GITEGA, 12 mai (ABP) – Le président de la Commission Vérité et Réconciliation (CVR), Pierre Claver Ndayicariye, salue le rôle joué par certaines églises et organisations dans le processus de réconciliation des Burundais notamment l’église catholique dans les diocèses de Ruyigi, Muyinga, Ngozi et Gitega ainsi que Ruyigi, Muyinga, Ngozi et Gitega (capitale politique et centre du Burundi)
Le président de la CVR s’est exprimé lors d’un atelier de deux jours organisé à Gitega (capitale politique) à l’intention des représentants de l’Église adventiste du septième. Cette rencontre visait à échanger sur le rôle que cette confession peut jouer dans le renforcement de la cohabitation pacifique, du respect mutuel et de la réconciliation nationale.
Il a également indiqué que cette rencontre a été organisée à leur endroit en raison de l’influence de leur parole auprès des fidèles. Ndayicariye a signalé que les Églises et les confessions religieuses constituent un pilier incontournable dans le processus de réconciliation des Burundais.
Il a, à cet effet remercier l’Eglise Catholique pour ses actions menées dans le processus de réconciliation dans les diocèses de Ruyigi, Muyinga, Ngozi et Gitega sans oublier l’organisation Miparec de Gitega.
Il a également rappelé que l’histoire du Burundi a montré que certaines Églises et confessions religieuses ont été impliquées dans les violences qu’a connues le pays. « Au cours de nos enquêtes, nous avons découvert que certains serviteurs de Dieu ont joué un rôle important dans les crimes commis au Burundi. Certains ont fourni des listes de personnes à tuer, tandis que d’autres déclaraient qu’ils déposent les Bibles, que ce le moment de prendre les armes” », a-t-il affirmé.
S’appuyant sur les enseignements bibliques de l’apôtre Pierre, M. Ndayicariye a souligné que Dieu est le premier artisan de la réconciliation.
Il a expliqué que les fidèles doivent d’abord demander pardon à ceux qu’ils ont offensés avant de présenter leurs offrandes à Dieu, ajoutant que les Burundais ont actuellement mis Dieu au centre de leurs activités.

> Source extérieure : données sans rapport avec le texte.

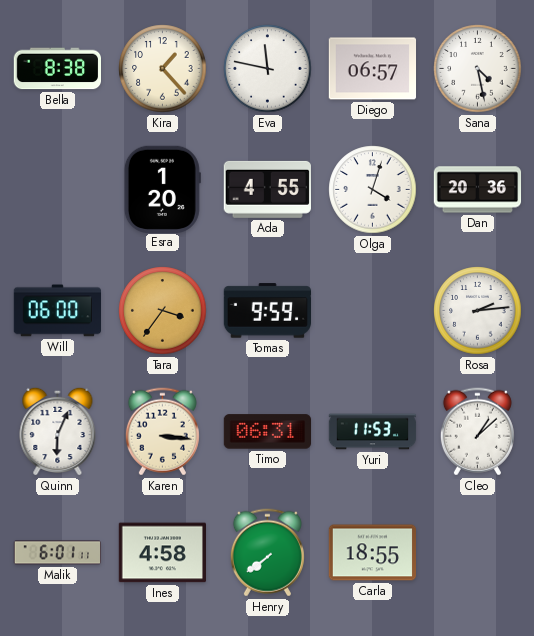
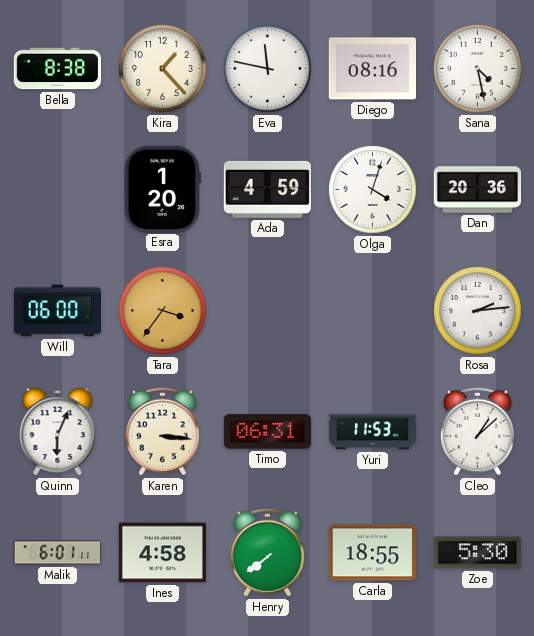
Diego: 06:57 -> 08:16
Ada: 4:55 -> 4:59
Tomas: 9:59 -> none
Zoe: none -> 5:30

Selon lui, la vision d’un Burundi émergent en 2040 et développé en 2060 ne pourra se concrétiser sans une véritable réconciliation entre les citoyens, car a-t-il précisé, construire un pays sur le mensonge constitue un obstacle au développement.

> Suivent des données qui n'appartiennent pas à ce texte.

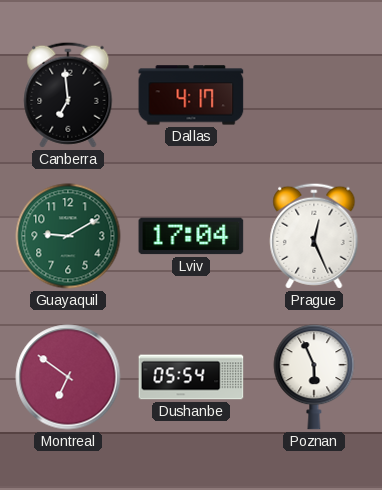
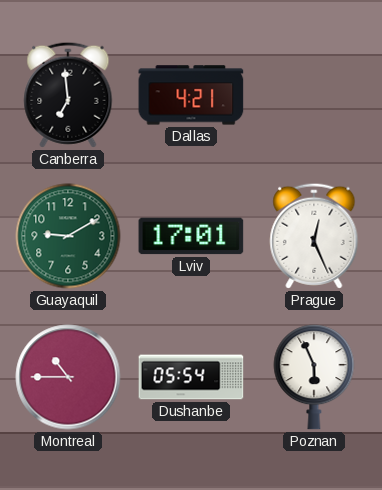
Dallas: 4:17 -> 4:21
Lviv: 17:04 -> 17:01
Montreal: 6:51 -> 10:45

Il a invité les responsables adventistes à enseigner l’exemplarité et la vérité à leurs fidèles, alors que plusieurs auteurs de crimes continuent, selon lui, à se cacher. De leur côté, les responsables de l’Église adventiste du septième jour ont indiqué qu’ils enseignent à leurs fidèles la résolution pacifique des conflits et la reconnaissance des fautes commises afin de favoriser le pardon.
Le pasteur Bernard Nyandwi de la mission de Bujumbura, a affirmé que la parole de Dieu ne rejette aucune ethnie. Selon lui, Hutu, Tutsi, Twa ou Blanc adorent tous le même Dieu, ce qui démontre que tous les êtres humains sont égaux et qu’aucun ne devrait ôter la vie à son semblable.
A cette occasion, l’Église Adventiste du 7ème jour s’est engagé à prier pour la CVR dans l’accomplissement de ses missions, car ont-ils signalé, la prière est une réponse spirituelle forte face aux souffrances que le Burundi a traversées. Les participants ont alors énuméré plusieurs piliers pour la réconciliation, notamment la connaissance de soi ; le respect de la diversité ethnique, sociale et religieuse ; l’amour du prochain et l’enseignement de la vérité fondée sur la Parole de Dieu.
Les représentants de l’église Adventiste ont enfin appelé les instances de prise de décision à intégrer les résultats des recherches de la CVR dans les programmes scolaires, afin que les nouvelles générations doivent connaître la vérité sur le passé pour s’engager sur le chemin du pardon et de la réconciliation.